I have three Hygros in my 20g tank: difformis, polysperma, and polysperma 'Rosanervig' (sunset).

I expect these upstanding plants to be towering pillars of the aquarium, but instead they seem to want to become carpet plants - they start out vertical, then start leaning over, then put out a lot of air roots towards the substrate before finally rooting.

How can I convince these plants to remain vertical?

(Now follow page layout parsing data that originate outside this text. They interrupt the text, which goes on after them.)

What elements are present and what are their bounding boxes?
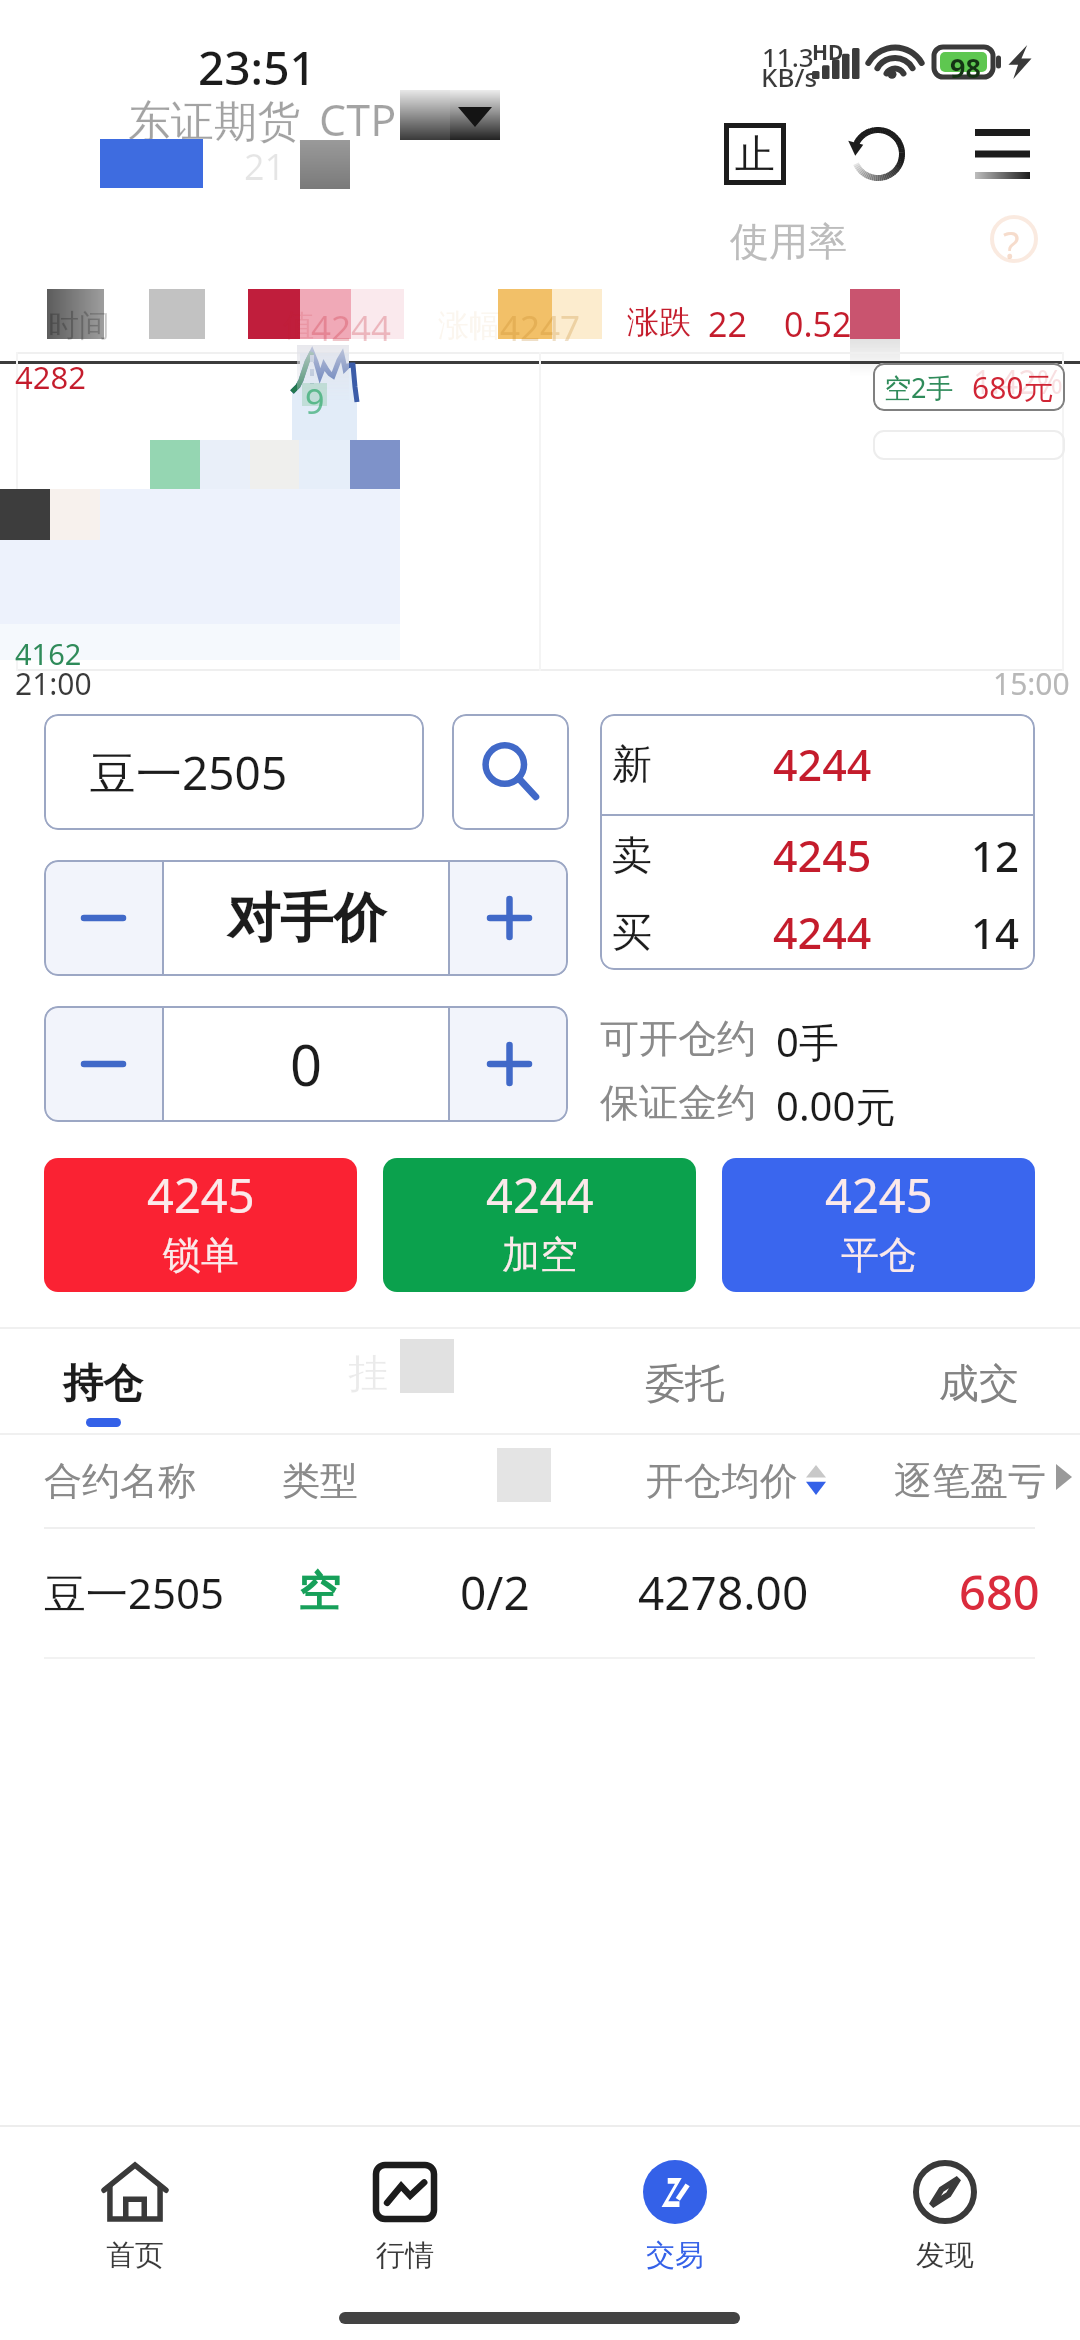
staticText: 4244 bbox=[486, 1163, 594, 1227]
staticText: 21 bbox=[244, 142, 286, 191]
staticText: 平仓 bbox=[841, 1231, 917, 1279]
button[interactable]: 菜单 bbox=[962, 114, 1042, 194]
staticText: 23:51 bbox=[198, 36, 316, 99]
button[interactable]: 4244 bbox=[383, 1158, 696, 1292]
button[interactable]: 买 bbox=[600, 894, 1035, 970]
staticText: 680 bbox=[959, 1560, 1040, 1624]
staticText: 0.00元 bbox=[776, 1078, 896, 1133]
staticText: HD bbox=[812, 38, 844, 67]
staticText: 买 bbox=[612, 907, 652, 957]
staticText: 发现 bbox=[916, 2237, 974, 2274]
staticText: 委托 bbox=[645, 1358, 725, 1408]
button[interactable]: 空2手 bbox=[873, 363, 1065, 411]
staticText: 开仓均价 bbox=[646, 1457, 798, 1505]
button[interactable]: 豆一2505 bbox=[0, 1527, 1080, 1657]
button[interactable]: 增加 bbox=[450, 860, 568, 976]
staticText: 0/2 bbox=[460, 1561, 530, 1624]
button[interactable]: 行情 bbox=[270, 2127, 540, 2302]
staticText: 4245 bbox=[825, 1163, 933, 1227]
button[interactable]: 刷新 bbox=[838, 114, 918, 194]
staticText: 新 bbox=[612, 739, 652, 789]
staticText: 1.42% bbox=[973, 360, 1064, 404]
staticText: 东证期货_CTP bbox=[128, 90, 397, 149]
staticText: 4282 bbox=[15, 356, 86, 398]
staticText: 4245 bbox=[147, 1163, 255, 1227]
staticText: 4162 bbox=[15, 634, 82, 673]
staticText: 4278.00 bbox=[638, 1561, 809, 1624]
button[interactable]: 增加 bbox=[450, 1006, 568, 1122]
button[interactable]: 搜索合约 bbox=[452, 714, 569, 830]
staticText: 对手价 bbox=[227, 885, 386, 952]
button[interactable]: 4245 bbox=[44, 1158, 357, 1292]
staticText: 时间 bbox=[48, 306, 110, 345]
staticText: 涨幅 bbox=[438, 306, 500, 345]
button[interactable]: 止损设置 bbox=[715, 114, 795, 194]
staticText: 21:00 bbox=[15, 663, 92, 704]
staticText: 豆一2505 bbox=[90, 741, 288, 804]
staticText: 加空 bbox=[502, 1231, 578, 1279]
button[interactable]: 0 bbox=[164, 1006, 448, 1122]
staticText: 挂 bbox=[348, 1348, 388, 1398]
staticText: 22 bbox=[708, 301, 747, 347]
button[interactable]: 对手价 bbox=[164, 860, 448, 976]
button[interactable]: 成交 bbox=[914, 1336, 1044, 1434]
staticText: KB/s bbox=[761, 59, 818, 94]
button[interactable]: 豆一2505 bbox=[44, 714, 424, 830]
staticText: 可开仓约 bbox=[600, 1014, 756, 1063]
button[interactable]: 交易 bbox=[540, 2127, 810, 2302]
staticText: 行情 bbox=[376, 2237, 434, 2274]
staticText: 680元 bbox=[972, 367, 1054, 408]
staticText: 锁单 bbox=[163, 1231, 239, 1279]
button[interactable]: 首页 bbox=[0, 2127, 270, 2302]
staticText: 4244 bbox=[311, 304, 392, 352]
staticText: 涨跌 bbox=[627, 302, 691, 342]
button[interactable]: 委托 bbox=[620, 1336, 750, 1434]
staticText: 14 bbox=[971, 904, 1020, 961]
button[interactable]: 持仓 bbox=[44, 1336, 162, 1434]
staticText: 4245 bbox=[773, 826, 872, 885]
staticText: 豆一2505 bbox=[44, 1564, 225, 1621]
staticText: 成交 bbox=[939, 1358, 1019, 1408]
staticText: 止 bbox=[735, 129, 775, 179]
staticText: 空2手 bbox=[884, 369, 954, 406]
staticText: 11.3 bbox=[762, 39, 814, 74]
staticText: 0手 bbox=[776, 1014, 839, 1069]
staticText: 合约名称 bbox=[44, 1457, 196, 1505]
staticText: 4244 bbox=[773, 903, 872, 962]
staticText: ? bbox=[1003, 218, 1020, 270]
staticText: 首页 bbox=[106, 2237, 164, 2274]
staticText: 卖 bbox=[612, 830, 652, 880]
staticText: 15:00 bbox=[993, 663, 1070, 704]
staticText: 逐笔盈亏 bbox=[894, 1457, 1046, 1505]
staticText: 值 bbox=[283, 306, 314, 345]
staticText: 空 bbox=[298, 1566, 340, 1619]
button[interactable]: 新 bbox=[600, 714, 1035, 814]
staticText: 9 bbox=[305, 378, 325, 424]
staticText: 类型 bbox=[282, 1457, 358, 1505]
staticText: 4247 bbox=[500, 304, 581, 352]
button[interactable]: 减少 bbox=[44, 1006, 162, 1122]
button[interactable]: 减少 bbox=[44, 860, 162, 976]
staticText: 保证金约 bbox=[600, 1078, 756, 1127]
staticText: 0 bbox=[290, 1026, 323, 1102]
button[interactable]: 发现 bbox=[810, 2127, 1080, 2302]
staticText: 98 bbox=[950, 49, 981, 86]
staticText: 12 bbox=[971, 827, 1020, 884]
staticText: 4244 bbox=[773, 735, 872, 794]
staticText: 交易 bbox=[646, 2237, 704, 2274]
button[interactable]: 4245 bbox=[722, 1158, 1035, 1292]
button[interactable]: 卖 bbox=[600, 816, 1035, 894]
staticText: 持仓 bbox=[63, 1358, 143, 1408]
staticText: 0.52% bbox=[784, 301, 880, 347]
staticText: 使用率 bbox=[730, 217, 847, 266]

Other than their tendency to fall over, they are growing madly fast and looking quite healthy.

I have a bacopa that is staying nice and tall, though not quite as quickly (only 4" in the last month T_T) so it is not a universal phenomenon....

Setup:
20g tall
4x24" T12 (80W) on a 10h timer
DIY CO2 (1 2L bottle) which is holding steady at about 23ppm
EI dosing with K2SO4 instead of GH booster (water is hard enough already~)

other than the mentioned hygrophila, there is a stand of bacopa, some moss, a few vals and a float of riccia on the surface covering about 1/6 of the surface.

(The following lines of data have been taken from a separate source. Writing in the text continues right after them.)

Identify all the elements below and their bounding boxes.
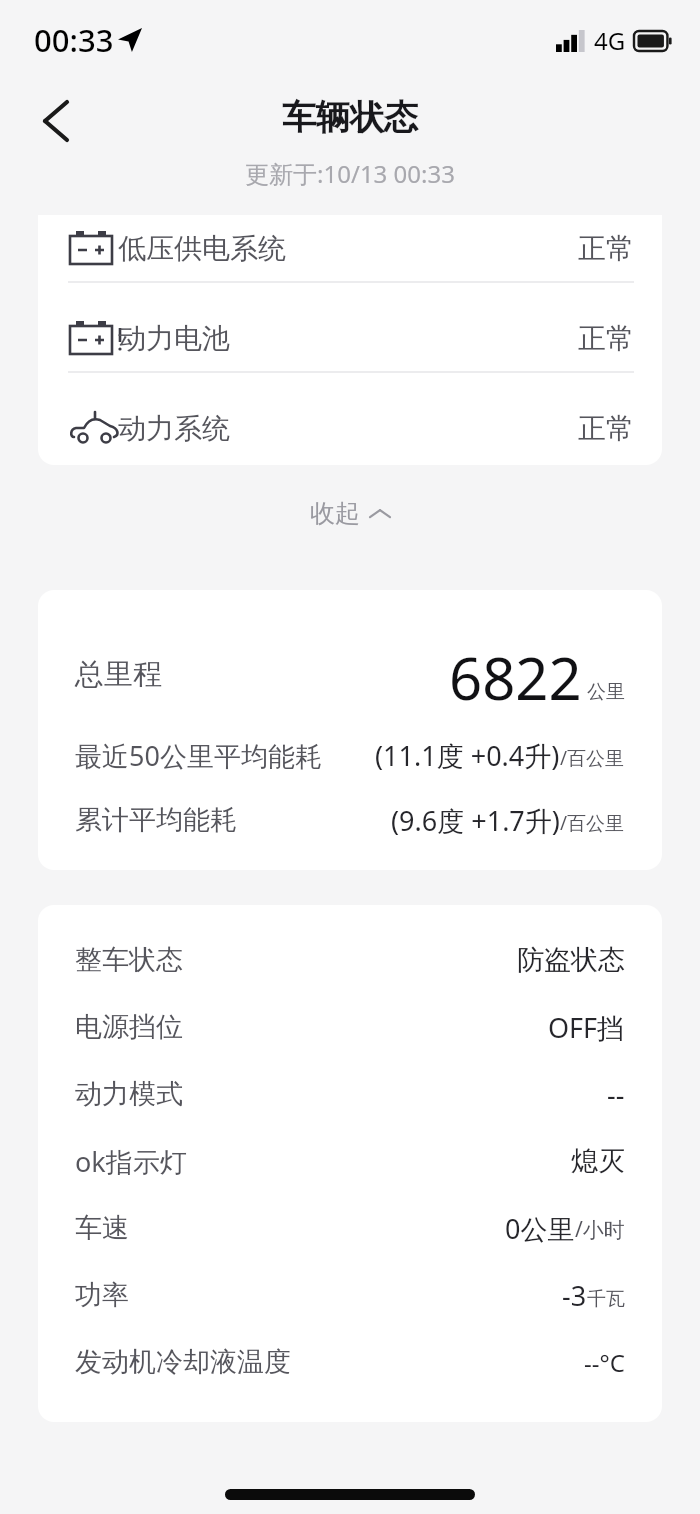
staticText: 正常	[578, 231, 634, 266]
button[interactable]: 车速	[38, 1203, 662, 1253]
staticText: 车速	[75, 1211, 129, 1245]
staticText: /小时	[575, 1215, 625, 1244]
staticText: 0公里	[505, 1210, 575, 1247]
button[interactable]: Back	[28, 93, 84, 149]
staticText: 累计平均能耗	[75, 803, 237, 837]
button[interactable]: 动力系统	[38, 395, 662, 461]
staticText: 动力电池	[118, 321, 230, 356]
staticText: 6822	[449, 638, 582, 710]
button[interactable]: 电源挡位	[38, 1002, 662, 1052]
staticText: ok指示灯	[75, 1143, 187, 1180]
staticText: 熄灭	[571, 1144, 625, 1178]
button[interactable]: 累计平均能耗	[38, 795, 662, 845]
staticText: 车辆状态	[282, 96, 418, 139]
staticText: 防盗状态	[517, 943, 625, 977]
staticText: 收起	[310, 498, 360, 529]
staticText: 整车状态	[75, 943, 183, 977]
staticText: 动力模式	[75, 1077, 183, 1111]
staticText: 千瓦	[587, 1287, 625, 1311]
staticText: OFF挡	[548, 1009, 625, 1046]
staticText: 功率	[75, 1278, 129, 1312]
staticText: 低压供电系统	[118, 231, 286, 266]
button[interactable]: 动力电池	[38, 305, 662, 371]
staticText: 公里	[587, 680, 625, 704]
button[interactable]: 功率	[38, 1270, 662, 1320]
staticText: 正常	[578, 411, 634, 446]
button[interactable]: 发动机冷却液温度	[38, 1337, 662, 1387]
button[interactable]: 最近50公里平均能耗	[38, 730, 662, 780]
staticText: -3	[562, 1277, 587, 1314]
button[interactable]: 收起	[0, 480, 700, 546]
staticText: 00:33	[34, 19, 114, 61]
button[interactable]: 总里程	[38, 638, 662, 710]
button[interactable]: 低压供电系统	[38, 215, 662, 281]
staticText: 更新于:10/13 00:33	[245, 157, 455, 190]
staticText: /百公里	[560, 810, 625, 836]
staticText: 发动机冷却液温度	[75, 1345, 291, 1379]
staticText: 动力系统	[118, 411, 230, 446]
staticText: /百公里	[560, 745, 625, 771]
button[interactable]: 整车状态	[38, 935, 662, 985]
staticText: (11.1度 +0.4升)	[375, 737, 560, 774]
staticText: --°C	[584, 1346, 625, 1379]
staticText: 电源挡位	[75, 1010, 183, 1044]
staticText: --	[607, 1076, 625, 1113]
button[interactable]: 动力模式	[38, 1069, 662, 1119]
button[interactable]: ok指示灯	[38, 1136, 662, 1186]
staticText: 4G	[594, 24, 626, 57]
staticText: 最近50公里平均能耗	[75, 737, 322, 774]
staticText: (9.6度 +1.7升)	[391, 802, 560, 839]
staticText: 总里程	[75, 656, 162, 693]
staticText: 正常	[578, 321, 634, 356]
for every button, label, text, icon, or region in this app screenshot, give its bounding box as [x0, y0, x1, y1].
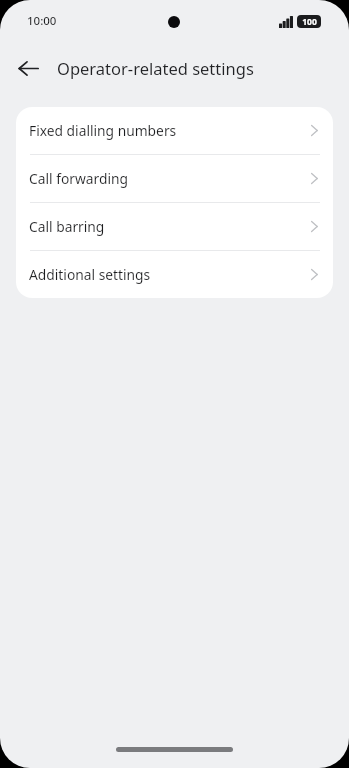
- staticText: Call forwarding: [29, 169, 129, 188]
- button[interactable]: Back: [8, 48, 48, 88]
- staticText: 10:00: [27, 13, 57, 29]
- other: Signal strength: [279, 16, 293, 28]
- button[interactable]: Call forwarding: [16, 155, 333, 202]
- staticText: Operator-related settings: [57, 57, 254, 79]
- staticText: Call barring: [29, 217, 105, 236]
- staticText: Fixed dialling numbers: [29, 121, 177, 140]
- button[interactable]: Call barring: [16, 203, 333, 250]
- staticText: 100: [302, 16, 317, 28]
- staticText: Additional settings: [29, 265, 151, 284]
- button[interactable]: Additional settings: [16, 251, 333, 298]
- button[interactable]: Fixed dialling numbers: [16, 107, 333, 154]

for fauna, I have some number of cherry red shrimp (more than 50) and a tri of BN plecos.

I had a bit of a BBA scare last week, but it seems to have cleared up mysteriously on it's own (coincidentally right AFTER I went to the trouble of making myself a 2.5% glutaraldehyde solution to kill it with >_< ohh well, I will have it on hand to nip it in the bud if it decides to come back) I am not sure if the mini-BBA outbreak is pertinent, but I want to give all of the facts.

Thanks for any advice~


----------



## NuclearTech (Mar 23, 2008)

Let me first say that I'm no expert.
I think that hygros do this naturally when grown in the emersed form. They all send out roots from higher and higher up the stems. I'm not sure if there is any way to prevent this. Stronger lighting?

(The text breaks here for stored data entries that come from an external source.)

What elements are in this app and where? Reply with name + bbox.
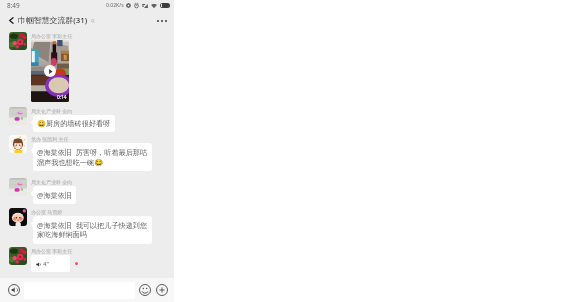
button[interactable]: Avatar (9, 107, 27, 125)
button[interactable]: More (156, 284, 168, 296)
button[interactable]: 😄厨房的墙砖很好看呀 (33, 115, 115, 132)
button[interactable]: Avatar (9, 135, 27, 153)
staticText: 0:14 (57, 94, 67, 101)
staticText: 局文化产业科 全向 (31, 179, 73, 186)
staticText: 8:49 (7, 1, 20, 10)
staticText: @海棠依旧 (37, 190, 72, 200)
staticText: 0.02K/s (106, 2, 124, 9)
button[interactable]: @海棠依旧 我可以把儿子快递到您 家吃海鲜焖面吗 (33, 216, 152, 244)
button[interactable]: Play video (31, 40, 69, 102)
staticText: 局办公室 李彩主任 (31, 248, 73, 255)
button[interactable]: Avatar (9, 178, 27, 196)
staticText: 局文化产业科 全向 (31, 108, 73, 115)
button[interactable]: Avatar (9, 208, 27, 226)
button[interactable]: @海棠依旧 厉害呀，听着最后那咕 溜声我也想吃一碗😂 (33, 143, 152, 171)
staticText: @海棠依旧 厉害呀，听着最后那咕 溜声我也想吃一碗😂 (37, 147, 148, 167)
button[interactable]: More options (149, 11, 174, 30)
staticText: 党办 张凯利 主任 (31, 136, 69, 143)
button[interactable]: Avatar (9, 32, 27, 50)
staticText: 4" (43, 260, 49, 268)
staticText: 😄厨房的墙砖很好看呀 (37, 119, 111, 128)
staticText: 局办公室 李彩主任 (31, 33, 73, 40)
staticText: 巾帼智慧交流群(31) (18, 15, 88, 26)
button[interactable]: Emoji (139, 284, 151, 296)
button[interactable]: Back (0, 11, 18, 30)
button[interactable]: Avatar (9, 247, 27, 265)
button[interactable]: 4" (31, 255, 70, 272)
button[interactable]: @海棠依旧 (33, 186, 76, 204)
staticText: @海棠依旧 我可以把儿子快递到您 家吃海鲜焖面吗 (37, 220, 148, 240)
staticText: 办公室 马雪娇 (31, 209, 63, 216)
button[interactable]: Voice input (8, 284, 20, 296)
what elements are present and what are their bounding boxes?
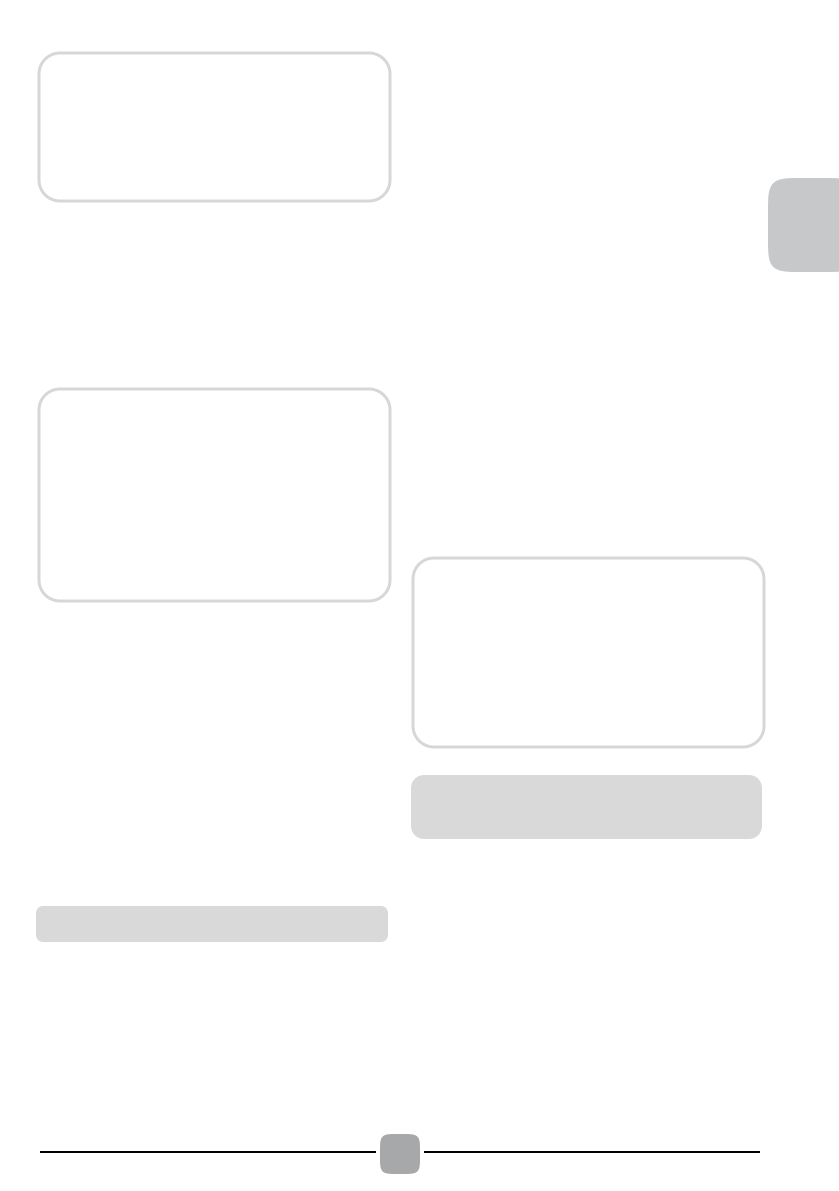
button[interactable]: Side panel xyxy=(768,178,839,272)
button[interactable]: Card xyxy=(39,53,390,201)
button[interactable]: Handle xyxy=(380,1134,420,1174)
button[interactable]: Card xyxy=(413,558,764,747)
button[interactable]: Card xyxy=(39,389,390,601)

The hygro in my 20 gallon has been doing this for 2 years. The stuff at the back has grown up to 75% of the wall, while a good portion has carpeted the front of the tank. Combined with my stunted vals, I've managed a 'poor-man's' carpet for the front half of my tank.


----------



## NuclearTech (Mar 23, 2008)

On second thought...maybe not stronger lighting. Are your lights on for quite a long time? I know mine are. Maybe the light is on too long...leading to too much light (even though my light is low, it may be on for too long a time).


----------



## Rmwbrown (Jan 22, 2009)

You can probably take a few tips from the Amano school. First, if it is not already, get your lighting suspended above the tank opposed to lying on a glass lid. Suspended lighting seems to give an even light across the tank and help get the plant growing upwards instead of the light source. Second, you can train the plants to grow upwards buy using thread and soaked bamboo skewers just like you would any other plant. Pull the plants, tie them to the skewers and then insert the the whole thing in the gravel. This can be a bit unsightly, however, after the plants have been trained and the bamboo is removed you are left with a vertical stem. 

Opposed to adding more light, I also wonder if you shouldn't cut down on the light a bit. I lost a lamp on my nature aquarium while I was away on holidays this past week and the Hemianthus micranthemoides that was carpeting had finally started growing upwards. This is a bit of a long shot though, opposed to the above post, I have not known hygro to have a carpeting tendency.


----------



## qwerty (Dec 15, 2009)

Plants do this to get more light to hit their leaves, especially their lower leaves which get shaded out by the top leaves when growing straight.

One solution might be to have a lamp shining through the front or back of the tank so the taller leaves wont block it from reaching the lower leaves. This may not be very aesthetically pleasing to you though.

I believe Diana Walstad in her book mentioned that when putting aquariums by a window for natural light, she noticed that her plants grow upright, because the sunlight was plenty for the lower leaves.

But other problems can be brought up by having your aquarium by a window...

Anyways, that's why your plant's doing it... What specifically you should do to correct it, I'm not entirely sure...


----------